Prime Minister Yoshihiko Noda dissolved the Lower House of Parliament on Friday, paving the way for elections in which his ruling party will likely give way to a weak coalition government divided over how to solve Japan’s myriad problems.
Elections were set for Decr 16. If Mr. Noda’s centre-left party loses, the economically sputtering country will get its seventh Prime Minister in as many years.
The opposition Liberal Democratic Party, which led Japan for most of the post—World War II era, is in the best position to take over. The timing of the election likely pre-empts moves by more conservative challengers, including former Tokyo Mayor Shintaro Ishihara, to build up electoral support.
Campaigning is set to begin Dec. 4, but leaders were already switching into campaign mode.

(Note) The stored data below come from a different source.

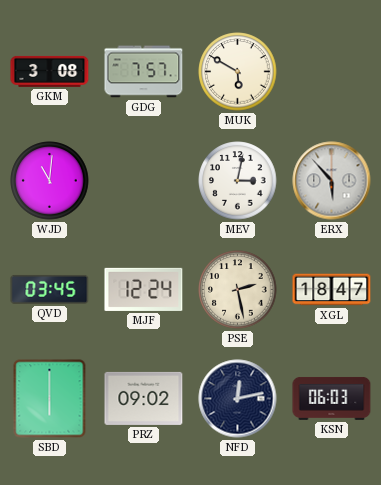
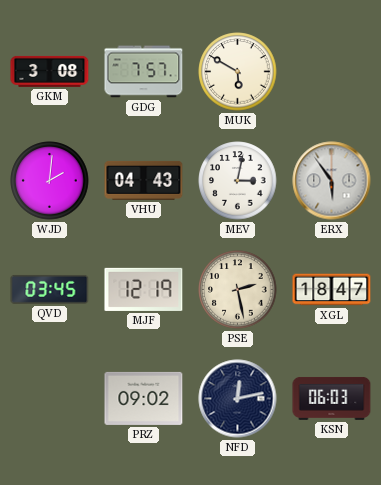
WJD: 11:01 -> 2:01
VHU: none -> 04:43
ERX: 5:53 -> 5:54
MJF: 12:24 -> 12:19
SBD: 6:00 -> none
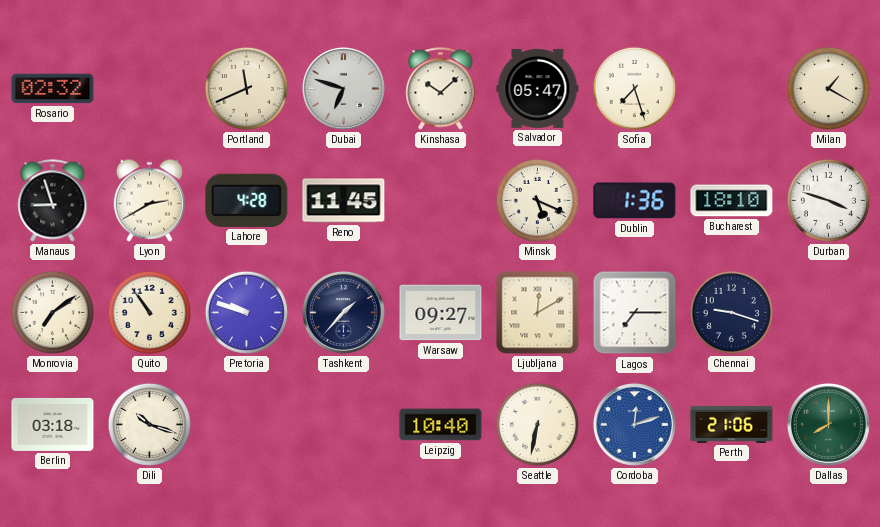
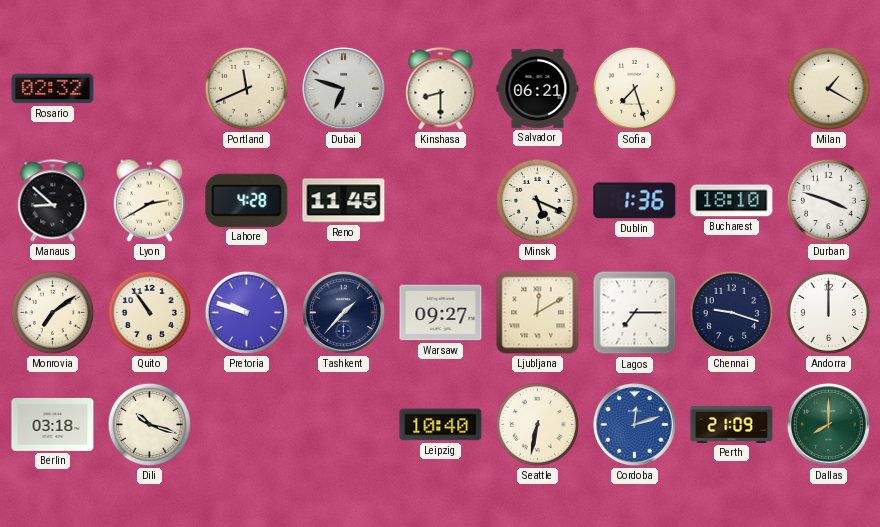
Kinshasa: 10:08 -> 8:30
Salvador: 05:47 -> 06:21
Manaus: 8:57 -> 8:52
Andorra: none -> 12:00
Perth: 21:06 -> 21:09
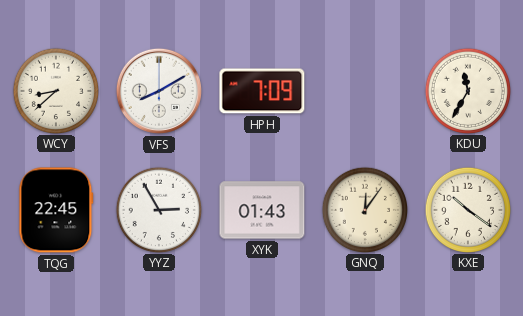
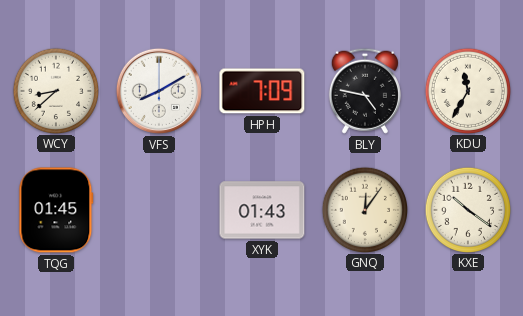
BLY: none -> 4:47
TQG: 22:45 -> 01:45
YYZ: 2:55 -> none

“What’s at stake in the upcoming elections is whether Japan’s future is going to move forward or backward,” Mr. Noda declared to fellow leaders of the Democratic Party of Japan. “It is going to be a crucial election to determine the fate of Japan.”
The DPJ, in power for three years, has grown unpopular thanks largely to its handling of the Fukushima nuclear crisis and its recent doubling of the sales tax.
Mr. Noda’s most likely successor is LDP head and former Prime Minister Shinzo Abe. He resigned as Japan’s leader in 2007 after a year in office, citing health problems he says are no longer an issue.
The path to elections was laid suddenly on Wednesday during a debate between Mr. Abe and Mr. Noda. Mr. Noda abruptly said he would dissolve Parliament if the opposition would agree to key reforms, including a deficit financing bill and electoral reforms, and Mr. Abe jumped at the chance. Polls indicate that the conservative, business—friendly LDP will win the most seats in the 480—seat lower house but will fall far short of a majority. That would force it to cobble together a coalition of parties with differing policies and priorities.